The Origin of Languages, and the Antiquity of Speaking Man is a scholarly work by Horatio Hale, the American Canadian anthropologist and linguist who lived from 1817 to 1896 and who was one of the leading nineteenth century American specialists in indigenous American languages and in the broader comparative study of human languages. Hale produced substantial work across his long career and was substantially involved in the development of comparative linguistics and anthropology as serious academic disciplines in nineteenth century North America.
Hale’s earlier career included substantial participation in the United States Exploring Expedition under Charles Wilkes from 1838 to 1842, the substantial American naval and scientific expedition that conducted substantial exploration and scientific work across the Pacific Ocean. Hale served as the expedition’s ethnologist and philologist and produced the substantial volume on ethnography and philology that was part of the expedition’s published reports. His later work continued and substantially extended this comparative linguistic interest, with substantial focus on the indigenous languages of North America and particularly on the Iroquoian language family of his adopted Canadian region.
The Origin of Languages addresses the substantial nineteenth century debate about the origins of human language. The question was one of substantial scientific and philosophical controversy across the nineteenth century, with substantial competing theories including the various monogenetic theories that traced all human languages to a single original source, the various polygenetic theories that allowed for multiple independent origins of language in different human populations, and the various theories about the relationship between language origin and the broader biological evolution of humanity that became substantial after Darwin.
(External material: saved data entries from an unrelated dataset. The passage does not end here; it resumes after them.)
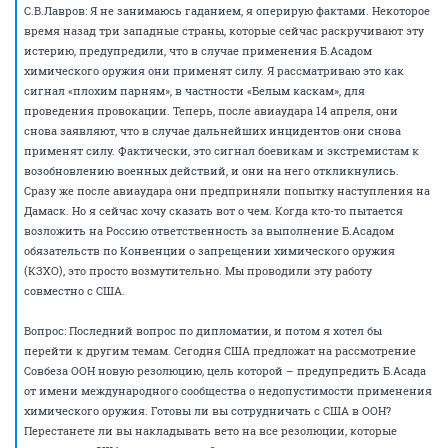
С.В.Лавров: Я не занимаюсь гаданием, я оперирую фактами. Некоторое
время назад три западные страны, которые сейчас раскручивают эту
истерию, предупредили, что в случае применения Б.Асадом
химического оружия они применят силу. Я рассматриваю это как
сигнал «плохим парням», в частности «Белым каскам», для
проведения провокации. Теперь, после авиаудара 14 апреля, они
снова заявляют, что в случае дальнейших инцидентов они снова
применят силу. Фактически, это сигнал боевикам и экстремистам к
возобновлению военных действий, и они на него откликнулись.
Сразу же после авиаудара они предприняли попытку наступления на
Дамаск. Но я сейчас хочу сказать вот о чем. Когда кто-то пытается
возложить на Россию ответственность за выполнение Б.Асадом
обязательств по Конвенции о запрещении химического оружия
(КЗХО), это просто возмутительно. Мы проводили эту работу
совместно с США.
Вопрос: Последний вопрос по дипломатии, и потом я хотел бы
перейти к другим темам. Сегодня США предложат на рассмотрение
Совбеза ООН новую резолюцию, цель которой – предупредить Б.Асада
от имени международного сообщества о недопустимости применения
химического оружия. Готовы ли вы сотрудничать с США в ООН?
Перестанете ли вы накладывать вето на все резолюции, которые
Hale’s particular position drew on his substantial comparative linguistic work and on his particular interest in the indigenous American language families. He developed substantial arguments about the long antiquity of human language and about the various processes by which the substantial diversity of contemporary human languages had developed across the substantial periods of human prehistory.
The book belongs to the substantial body of nineteenth century scientific writing that contributed to the developing modern understanding of human linguistic and biological history. The specific scientific positions Hale defended have been substantially revised by subsequent linguistics and anthropology, but the broader question of language origins remains substantially debated and Hale’s contribution belongs to the substantial historical foundation of the field.
The book is of interest now to historians of nineteenth century linguistics and anthropology. It pairs naturally with the broader nineteenth century literature on the comparative study of human languages and on the origins of human speech.